# venison roast???



## averyghg (Oct 16, 2006)

Im not a deer hunter but i have friends give me meat all the time. Just wondering what part of the deer is the roast and could i cook it like i would cook a backstrap or is there other ways that makeit better??? Thanks for any feed back


----------



## Field Hunter (Mar 4, 2002)

Coat a 8" section of Backstrap in Kosher salt and fresh ground course black pepper. Let sit for 1/2 hour.....sear the roast in a couple of tbsp of olive oil and until it is browned all around and the ends. Do this in a non-stick pan that you can put into the oven...while searing the roast heat the oven to 500. Place the seared roast, uncovered, in the oven for 12-13 minutes...should be medium rare. Take out and put on cutting board...cover with tin foil and let rest before cutting for ten minutes.

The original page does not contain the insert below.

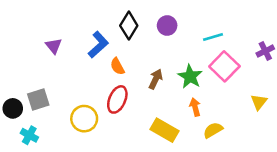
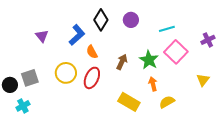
yellow circle: (84, 119) -> (66, 73), moved
cyan cross: (29, 135) -> (23, 106), turned 32

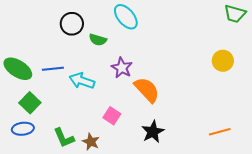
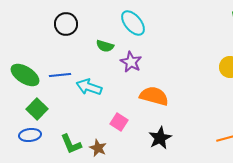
black circle: (72, 24) -> (66, 24), moved
purple star: (122, 68) -> (131, 62), moved
orange semicircle: (147, 90) -> (154, 96), turned -32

While the roast is resting take the pan you roasted it in and place on the stove with all the drippings. Add one cup of beef broth, one cup of good Cab. Sav. ( I add some mushroom water if I can get some small dried morel mushrooms that I can re-hydronate) Reduce this to one third.

Cut the meat into 3/4" slices. Add 1/2 stick butter to the sauceand the mushrooms and incorporate.....pour sauce over the sliced roast.

Nothing to it and it tastes great.


----------



## djleye (Nov 14, 2002)

AND, Makes great sammy's the next day!!!!!! I can testify to that!!!!! :lol:


----------